Toni Collette in una scena di Mental di P.J. Hogan (foto Internet)
di Raffaella GiancristofaroVi ricordate Le nozze di Muriel? È stato uno degli ultimi film australiani degni di essere visti. Un misto di commedia romantica e di satira sull’omologazione culturale e il maschilismo razzista latente del Paese. Ecco, il suo regista, P.J. Hogan, e la sua debordante protagonista, Toni Collette (ai tempi era una sconosciuta, oggi è ormai affermata negli Stati Uniti, vedi anche la serie The United States of Tara), a 18 anni di distanza hanno ricomposto il team per Mental, presentato fuori concorso al Festival del cinema di Roma. Il risultato, per fortuna nostra, non è una di quelle patetiche reunion o sequel affannati, semmai una pirotecnica commedia di caratteri femminili. Le cinque figlie del sindaco della città immaginaria Dolphin Heads, un grandioso Anthony LaPaglia, a vario titolo si sentono inferiori e vivono in uno stato di sudditanza psicologica rispetto al padre e a vicini e parenti ossessionati da ordine, pulizia e carineria (incredibile performance della quasi irriconoscibile Kerry Fox, nei panni della vicina maniaca dell’igiene). Quando la loro madre, quintessenza dell’insicurezza, decide di farsi ricoverare in un istituto psichiatrico, a salvare la situazione delle ragazze Moochmore interviene una forza della natura: Shaz (Collette), che sembra una hippie in rehab (e un po’ lo è), ma in realtà è una psicoterapeuta che offre un vigoroso, esilarante trattamento a questa famiglia a pezzi. Quello che sembra uno spin off disturbato di Tutti insieme appassionatamente (platealmente "rivisto" nell'incipit del film) si rivela una sfacciata rivendicazione della diversità (il cinema di P.J. Hogan è sempre stato queer, ma senza essere di nicchia) e il riscatto delle cinque sorelle, capitanato da un'incontenibile Collette, è una liberazione anche per chi sta in sala.
Carlo Verdone in un'immagine di Carlo! di Gianfranco Giagni e Fabio Ferzetti (foto Daniele Cruciani photo courtesy ufficio stampa Festival Cinema Roma)

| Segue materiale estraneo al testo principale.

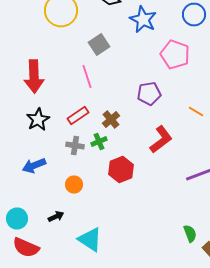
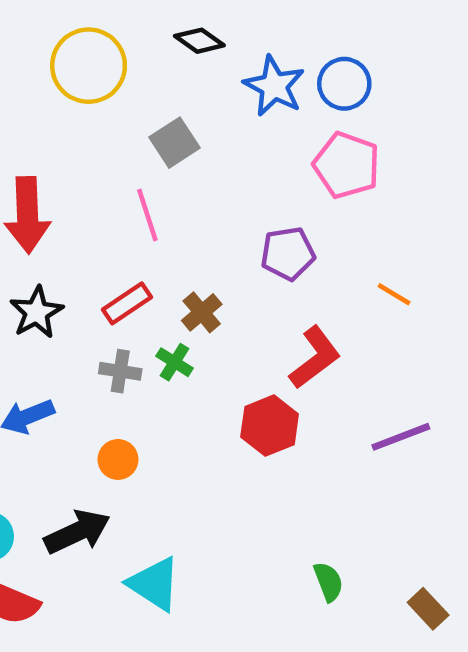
blue circle: (194, 14) -> (344, 84), moved
green cross: (99, 142) -> (175, 362), turned -35
red hexagon: (121, 170) -> (270, 426), moved
black arrow: (56, 216) -> (77, 532), size x1.8
green semicircle: (190, 234) -> (328, 582), moved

Si ride anche, ma di tutt’altra comicità, anche nel seguire Carlo! di Gianfranco Giagni e Fabio Ferzetti (critico che seguiamo appassionatamente sulle pagine del “Messaggero”), documentario elegante e spigliato su e con Carlo Verdone. Un ritratto non apologetico ma in profondità, alla ricerca delle connessioni tra realismo e comicità, persona e personaggio. La galleria di maschere televisive con cui Verdone si fece conoscere dal grande pubblico e con cui poi passò al cinema viene riletta alla luce di una comprensione garbata, mai autocompiaciuta, della romanità e dell’italianità in generale, intendendo per queste la gamma di peculiarità nostrane sfruttate al massimo dalla commedia all’italiana e progressivamente scomparse negli ultimi tre, quattro decenni per via di un’omologazione causata non solo dalla tv. Verdone non si risparmia, si mette a disposizione degli intervistatori – tra cui il compagno di studi Filippo La Porta, che rievoca gli anni sui banchi insieme al comico e a Christian De Sica – e il risultato è quello che vorremmo vedere di più, non solo nella programmazione dei festival ma anche nei palinsesti televisivi, a maggior ragione quelli di servizio pubblico: un lavoro documentato, dal linguaggio semplice e scrupoloso, montata con la rapidità e la leggerezza di chi è già spettatore esperto e non sopporta sbrodolamenti o divagazioni accademico-narcisistiche. Oltre al carattere riservato e ipocondriaco di Verdone, emerge con chiarezza la sua qualità migliore, ossia la capacità di osservare e riprodurre nel più piccolo dettaglio l’umanità. Vale a dire ciò che si riconosce e si apprezza in ogni artista che si possa dire tale. La dose extra di divertimento sta nei racconti aneddotici su amici e soprattutto milieu familiare (favoloso lo scherzo fatto al padre), nel ripercorrere una carriera di tipi italiani le cui cattive abitudini ci sembra, anche grazie a Verdone, di punire con una risata.